SAN GIUSTINO – Si è conclusa con l’avviso di conclusione delle indagini preliminari per illeciti ambientali a carico del titolare di una ditta operante nel settore dell’edilizia con sede in Altotevere, l’articolata attività di indagine durata circa un anno e svolta dal Comando di Polizia Locale di San Giustino.

L’indagine ha avuto origine a seguito di una serie di segnalazioni e di una denuncia nella quale veniva segnalato l’abbandono di rifiuti terrosi (terre e rocce da scavo e rifiuti misti derivanti dall’attività di costruzione e demolizione proveniente da altro cantiere) su di un terreno agricolo, della superficie di circa 1.600 mq, ubicato a San Giustino.

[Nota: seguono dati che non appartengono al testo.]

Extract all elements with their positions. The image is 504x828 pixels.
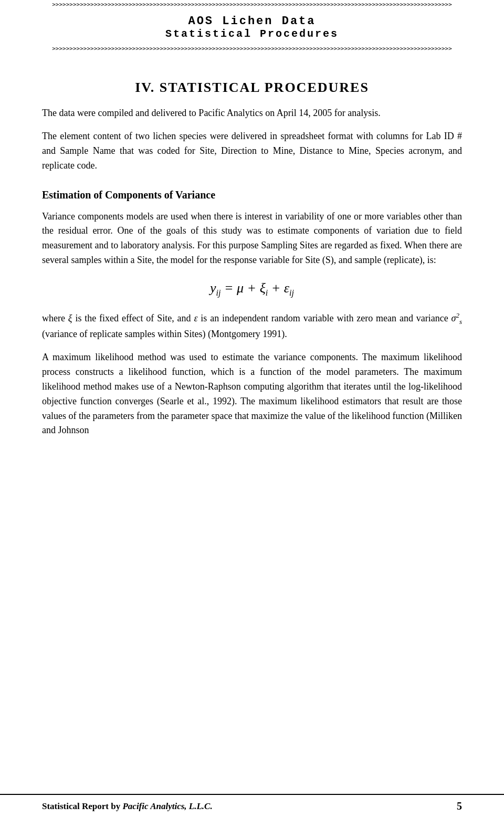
paragraph-2: The element content of two lichen specie… bbox=[42, 129, 462, 173]
footer-company: Pacific Analytics, L.L.C. bbox=[122, 801, 212, 811]
p4-post: (variance of replicate samples within Si… bbox=[42, 329, 287, 339]
formula-equals: = bbox=[224, 280, 237, 296]
header-title-line1: AOS Lichen Data bbox=[42, 15, 462, 28]
footer-page: 5 bbox=[457, 800, 462, 812]
section-title-block: IV. STATISTICAL PROCEDURES bbox=[42, 80, 462, 96]
formula-block: yij = μ + ξi + εij bbox=[42, 280, 462, 298]
header-title-line2: Statistical Procedures bbox=[42, 28, 462, 40]
formula-xi: ξi bbox=[260, 280, 268, 296]
formula-y: yij bbox=[210, 280, 220, 296]
sigma-s-squared: σ2s bbox=[452, 313, 462, 323]
formula-mu: μ bbox=[237, 280, 244, 296]
heading-ecv: Estimation of Components of Variance bbox=[42, 189, 462, 201]
formula-plus2: + bbox=[271, 280, 284, 296]
top-border: >>>>>>>>>>>>>>>>>>>>>>>>>>>>>>>>>>>>>>>>… bbox=[42, 0, 462, 9]
bottom-border: >>>>>>>>>>>>>>>>>>>>>>>>>>>>>>>>>>>>>>>>… bbox=[42, 44, 462, 54]
section-title: IV. STATISTICAL PROCEDURES bbox=[42, 80, 462, 96]
page: >>>>>>>>>>>>>>>>>>>>>>>>>>>>>>>>>>>>>>>>… bbox=[0, 0, 504, 828]
header: AOS Lichen Data Statistical Procedures bbox=[42, 9, 462, 44]
footer-label: Statistical Report by Pacific Analytics,… bbox=[42, 801, 213, 812]
paragraph-4: where ξ is the fixed effect of Site, and… bbox=[42, 310, 462, 342]
formula-epsilon: εij bbox=[284, 280, 294, 296]
paragraph-3: Variance components models are used when… bbox=[42, 209, 462, 268]
footer: Statistical Report by Pacific Analytics,… bbox=[0, 794, 504, 812]
paragraph-5: A maximum likelihood method was used to … bbox=[42, 350, 462, 438]
p4-pre: where ξ is the fixed effect of Site, and… bbox=[42, 313, 452, 323]
paragraph-1: The data were compiled and delivered to … bbox=[42, 106, 462, 121]
formula-plus1: + bbox=[247, 280, 260, 296]
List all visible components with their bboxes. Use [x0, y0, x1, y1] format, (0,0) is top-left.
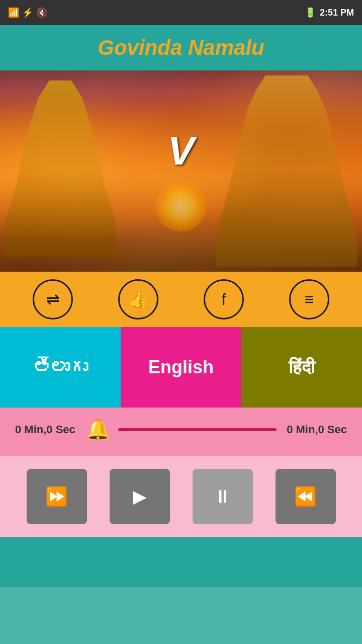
hamburger-icon: ≡ [305, 290, 314, 309]
usb-icon: ⚡ [22, 7, 33, 18]
bottom-bar [0, 537, 362, 587]
rewind-button[interactable]: ⏪ [276, 469, 336, 524]
time-end: 0 Min,0 Sec [287, 423, 347, 436]
language-tabs: తెలుగు English हिंदी [0, 327, 362, 408]
menu-button[interactable]: ≡ [289, 279, 329, 319]
action-bar: ⇌ 👍 f ≡ [0, 272, 362, 327]
clock: 2:51 PM [320, 8, 354, 18]
app-header: Govinda Namalu [0, 25, 362, 70]
signal-icon: 📶 [8, 7, 19, 18]
mic-mute-icon: 🔇 [36, 7, 47, 18]
pause-button[interactable]: ⏸ [193, 469, 253, 524]
playback-controls: ⏩ ▶ ⏸ ⏪ [0, 456, 362, 537]
status-right: 🔋 2:51 PM [305, 7, 354, 18]
status-bar: 📶 ⚡ 🔇 🔋 2:51 PM [0, 0, 362, 25]
progress-bar[interactable] [118, 428, 277, 431]
english-tab[interactable]: English [121, 327, 241, 408]
status-left: 📶 ⚡ 🔇 [8, 7, 47, 18]
telugu-tab[interactable]: తెలుగు [0, 327, 121, 408]
play-icon: ▶ [133, 486, 147, 507]
time-row: 0 Min,0 Sec 🔔 0 Min,0 Sec [15, 418, 347, 441]
like-button[interactable]: 👍 [118, 279, 158, 319]
fast-forward-icon: ⏩ [45, 486, 68, 507]
rewind-icon: ⏪ [294, 486, 317, 507]
slider-container: 🔔 [85, 418, 277, 441]
app-title: Govinda Namalu [98, 36, 264, 60]
pause-icon: ⏸ [214, 486, 232, 507]
facebook-icon: f [222, 290, 226, 309]
bell-icon: 🔔 [85, 418, 111, 441]
v-symbol: V [167, 128, 194, 174]
share-button[interactable]: ⇌ [33, 279, 73, 319]
fast-forward-button[interactable]: ⏩ [27, 469, 87, 524]
battery-icon: 🔋 [305, 7, 316, 18]
facebook-button[interactable]: f [204, 279, 244, 319]
share-icon: ⇌ [46, 290, 60, 309]
play-button[interactable]: ▶ [110, 469, 170, 524]
audio-section: 0 Min,0 Sec 🔔 0 Min,0 Sec [0, 408, 362, 456]
hindi-tab[interactable]: हिंदी [241, 327, 362, 408]
hero-image: V [0, 70, 362, 272]
time-start: 0 Min,0 Sec [15, 423, 75, 436]
thumbs-up-icon: 👍 [128, 290, 148, 309]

La Polizia Locale coadiuvata dai Carabinieri della Compagnia di Città Di Castello e dai Carabinieri Forestali di Città di Castello – dopo aver effettuato alcune verifiche, anche attraverso l’ausilio dell’impianto comunale di video-sorveglianza a lettura targhe -, ha successivamente eseguito delle perquisizioni delegate dalla Procura della Repubblica di Perugia, presso la sede legale della ditta intestataria degli automezzi; nel corso dell’attività sono stati posti sotto sequestro alcuni formulari dei rifiuti nonché altra documentazione utile alle indagini.

L’attività è proseguita con l’ispezione delegata dei siti oggetto di indagine, attraverso lo scavo e campionatura dei terreni, con l’ausilio di personale tecnico dell’ARPA Umbria

A conclusione dell’attività investigativa, sono stati contestati al titolare della ditta i reati di gestione illecita nello smaltimento di rifiuti, realizzazione e gestione di discarica non autorizzata, deposito e abbandono di rifiuti su suolo, invasione di terreni, getto di cose su area privata.

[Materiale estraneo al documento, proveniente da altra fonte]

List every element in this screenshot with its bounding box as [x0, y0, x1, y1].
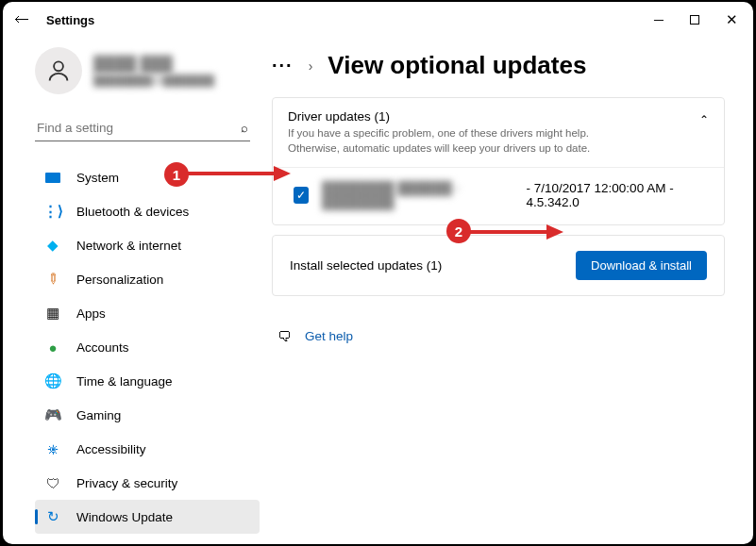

In particolare, l’azienda avrebbe posto in essere una gestione illecita di rifiuti nell’arco temporale che va dal 2007 al 2021, mediante operazioni consistenti nello spostamento senza alcuna autorizzazione, di terre e rocce da scavo provenienti da un proprio cantiere, depositando e abbandonando successivamente rifiuti speciali non pericolosi, consistenti in terre e rocce da scavo e rifiuti misti derivanti dall’attività di costruzione e demolizione proveniente da altro cantiere, adibendo detto terreno agricolo a discarica di tali rifiuti. Con la notifica dell’avviso della conclusione delle indagini preliminari l’indagato potrà presentare, anche per il tramite del legale, documenti a sostegno delle proprie tesi difensive chiedendo di essere sottoposto ad interrogatorio.